Le Québec connaissait déjà une pénurie de main-d'œuvre bien avant la pandémie de COVID-19. La principale cause est le vieillissement de la population au Québec, qui entraîne un grand nombre de départs à la retraite.
Ce n’est pas pour rien que comme solution à court terme, le Conseil du patronat du Québec (CPQ) propose d’encourager les travailleurs de plus de 60 ans à rester à l’emploi. Il suggère aussi d’accueillir davantage d’immigrants chaque année pour répondre aux besoins de main-d’œuvre.
La pénurie de main-d’œuvre serait aussi le résultat de mauvaises stratégies de gestion qui ont été mises en place bien avant la pandémie, selon Angelo Dos Santos Soares, professeur titulaire au Département d'organisation et ressources humaines de l’ESG UQAM.
«Ce n’est pas la pandémie qui a réduit le bassin de travailleurs. Il y a une prise de conscience des gens par rapport aux mauvaises conditions de travail dans lesquelles ils vivent depuis des années et ça s’est renforcé avec la pandémie», a expliqué l’expert au 24 heures.
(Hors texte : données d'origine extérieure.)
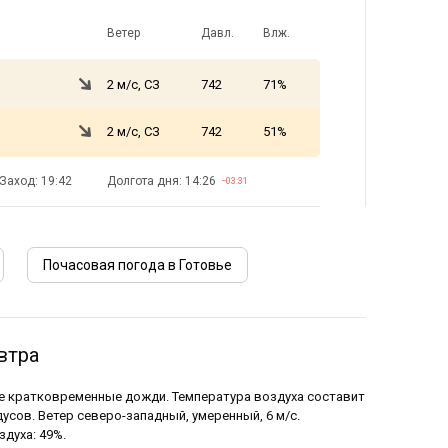
Ветер
Давл.
Влж.
2 м/с, СЗ
742
71%
2 м/с, СЗ
742
51%
Заход: 19:42
Долгота дня: 14:26
−03:31
Почасовая погода в Готовье
втра
ие кратковременные дожди. Температура воздуха составит
дусов. Ветер северо-западный, умеренный, 6 м/с.
духа: 49%.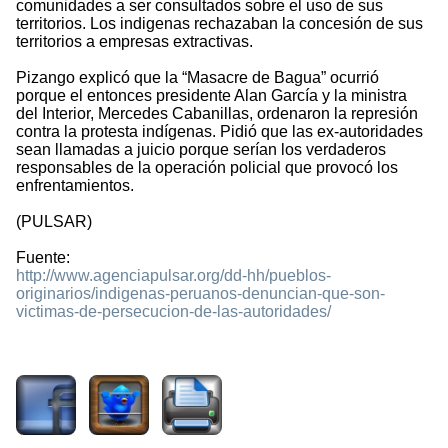
comunidades a ser consultados sobre el uso de sus
territorios. Los indigenas rechazaban la concesión de sus
territorios a empresas extractivas.
Pizango explicó que la “Masacre de Bagua” ocurrió
porque el entonces presidente Alan García y la ministra
del Interior, Mercedes Cabanillas, ordenaron la represión
contra la protesta indígenas. Pidió que las ex-autoridades
sean llamadas a juicio porque serían los verdaderos
responsables de la operación policial que provocó los
enfrentamientos.
(PULSAR)
Fuente:
http://www.agenciapulsar.org/dd-hh/pueblos-
originarios/indigenas-peruanos-denuncian-que-son-
victimas-de-persecucion-de-las-autoridades/
2123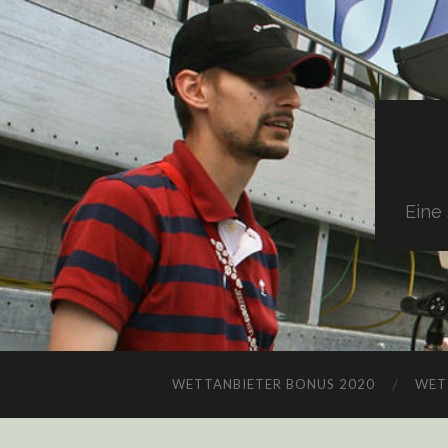
Eine
WETTANBIETER BONUS 2020
WET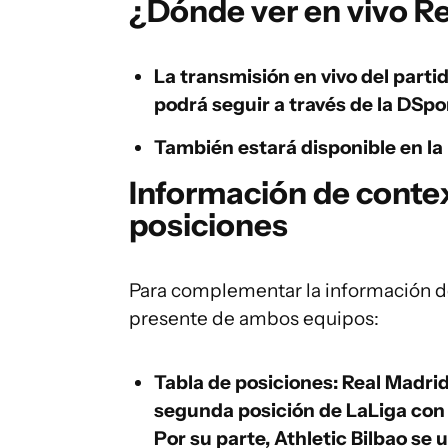
¿Dónde ver en vivo Re
La transmisión en vivo del parti
podrá seguir a través de la
DSpor
También estará disponible en l
Información de contex
posiciones
Para complementar la información del
presente de ambos equipos:
Tabla de posiciones:
Real Madrid 
segunda posición de LaLiga con
Por su parte, Athletic Bilbao se 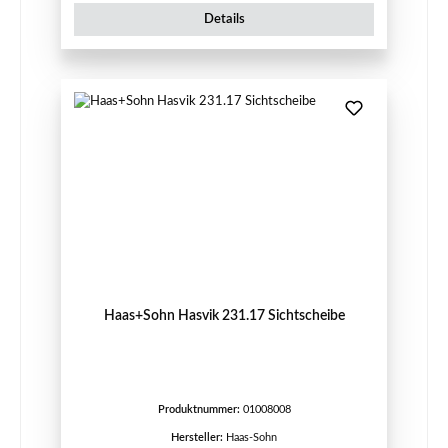
Details
Haas+Sohn Hasvik 231.17 Sichtscheibe
Produktnummer:
01008008
Hersteller:
Haas-Sohn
D’ailleurs, les plus récentes données de Statistique Canada montrent que le secteur dans lequel on trouve le plus de postes vacants au Québec est celui de la restauration et de l’hébergement - bien connu pour ses horaires souvent irréguliers - avec un taux de 11,1 %. C’est donc dire que plus d’un poste sur dix est vacant dans ce secteur.
Les employés ensevelis sous le travail
On le sait, la pénurie de main-d'œuvre est pénible pour les chefs d’entreprise, qui ont de la misère à recruter. Dans un récent sondage du CPQ, près de la moitié (49,7%) des entreprises sondées ont indiqué avoir refusé des contrats, à cause justement de la pénurie de main-d’œuvre.
Ce dont on parle moins, c'est des employés qui sont bien là, mais qui se retrouvent ensevelis sous le travail.
«Tout le monde est perdant, ajoute Angelo Dos Santos Soares. Les gens qui travaillent à l’heure actuelle subissent une surcharge de travail qui est inhumaine. Des gens finissent par se dire "c’est de valeur, mais je ne veux pas continuer à travailler dans ces conditions" et ils quittent, ou ils sont réorientent carrément.»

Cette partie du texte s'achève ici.